##### Task material

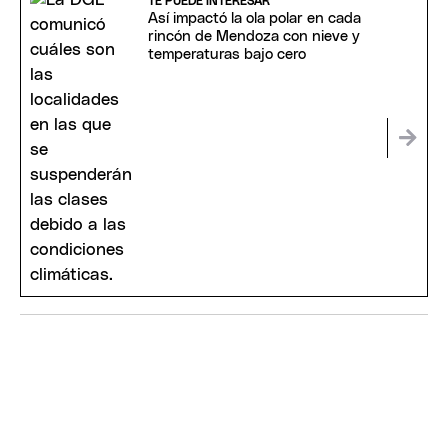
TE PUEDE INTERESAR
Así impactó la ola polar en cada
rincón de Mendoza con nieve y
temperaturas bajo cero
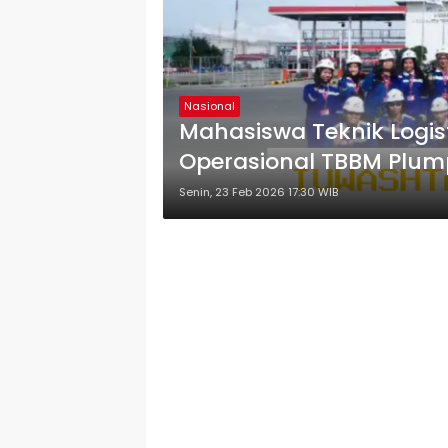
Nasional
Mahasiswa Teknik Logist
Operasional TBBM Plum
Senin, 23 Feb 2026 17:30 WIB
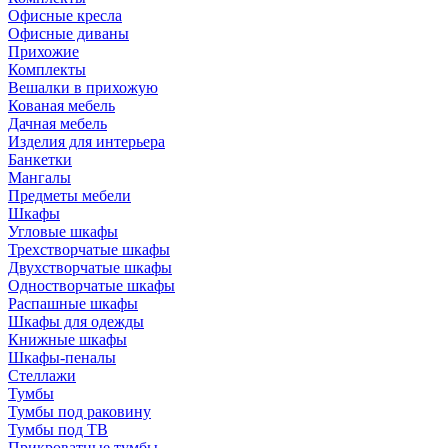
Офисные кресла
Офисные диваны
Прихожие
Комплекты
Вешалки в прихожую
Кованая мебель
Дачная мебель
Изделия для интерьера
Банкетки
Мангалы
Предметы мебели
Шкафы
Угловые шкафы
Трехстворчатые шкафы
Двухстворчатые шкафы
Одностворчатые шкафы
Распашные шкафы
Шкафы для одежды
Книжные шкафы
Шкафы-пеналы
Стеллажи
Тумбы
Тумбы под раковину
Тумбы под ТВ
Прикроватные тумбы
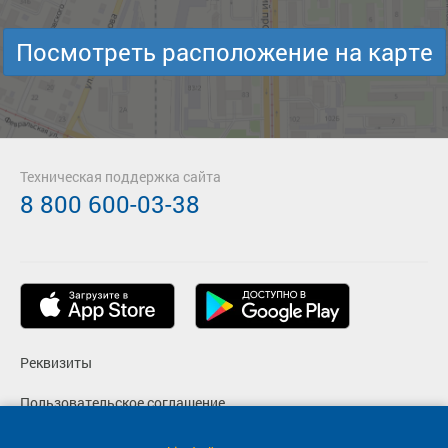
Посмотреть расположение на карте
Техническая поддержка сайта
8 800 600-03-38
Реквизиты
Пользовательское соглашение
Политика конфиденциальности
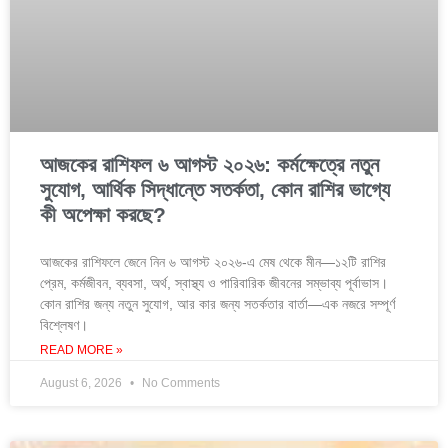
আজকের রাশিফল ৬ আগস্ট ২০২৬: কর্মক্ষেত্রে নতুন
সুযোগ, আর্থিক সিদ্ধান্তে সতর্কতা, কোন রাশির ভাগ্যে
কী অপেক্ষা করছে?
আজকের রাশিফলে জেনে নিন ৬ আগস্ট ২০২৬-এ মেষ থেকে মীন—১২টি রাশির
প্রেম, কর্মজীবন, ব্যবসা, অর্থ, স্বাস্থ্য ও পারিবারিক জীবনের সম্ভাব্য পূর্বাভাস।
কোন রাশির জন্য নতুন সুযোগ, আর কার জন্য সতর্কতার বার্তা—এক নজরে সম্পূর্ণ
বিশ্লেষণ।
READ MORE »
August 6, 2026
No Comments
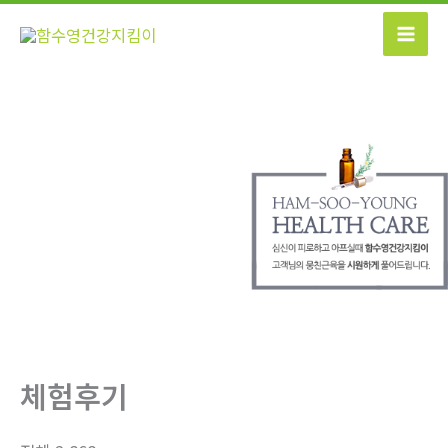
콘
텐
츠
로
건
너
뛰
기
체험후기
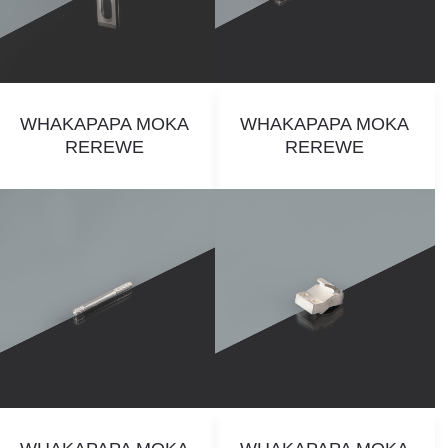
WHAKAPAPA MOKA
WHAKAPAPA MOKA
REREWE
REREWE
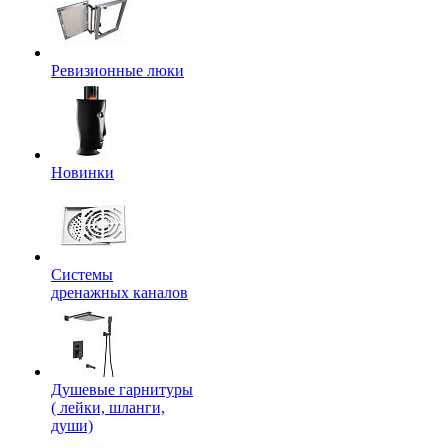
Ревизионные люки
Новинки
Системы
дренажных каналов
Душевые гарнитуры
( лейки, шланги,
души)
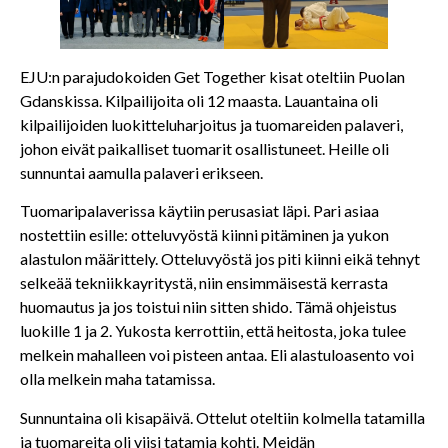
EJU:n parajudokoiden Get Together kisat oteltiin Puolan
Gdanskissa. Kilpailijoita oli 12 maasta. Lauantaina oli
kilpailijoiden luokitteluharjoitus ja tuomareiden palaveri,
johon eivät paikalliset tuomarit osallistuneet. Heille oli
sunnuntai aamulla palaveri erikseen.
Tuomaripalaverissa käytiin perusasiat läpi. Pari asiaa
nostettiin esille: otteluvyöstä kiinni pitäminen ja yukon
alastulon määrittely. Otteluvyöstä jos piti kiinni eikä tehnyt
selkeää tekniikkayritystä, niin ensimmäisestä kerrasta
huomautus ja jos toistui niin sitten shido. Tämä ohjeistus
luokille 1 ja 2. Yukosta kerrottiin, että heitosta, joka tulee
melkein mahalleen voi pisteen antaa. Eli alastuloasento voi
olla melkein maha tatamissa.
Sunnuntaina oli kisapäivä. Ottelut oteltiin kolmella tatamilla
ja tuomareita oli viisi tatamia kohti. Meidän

##########

### What you should do
Copy every line where the word "melkein" is present in the entries above.

### Answer section
melkein mahalleen voi pisteen antaa. Eli alastuloasento voi
olla melkein maha tatamissa.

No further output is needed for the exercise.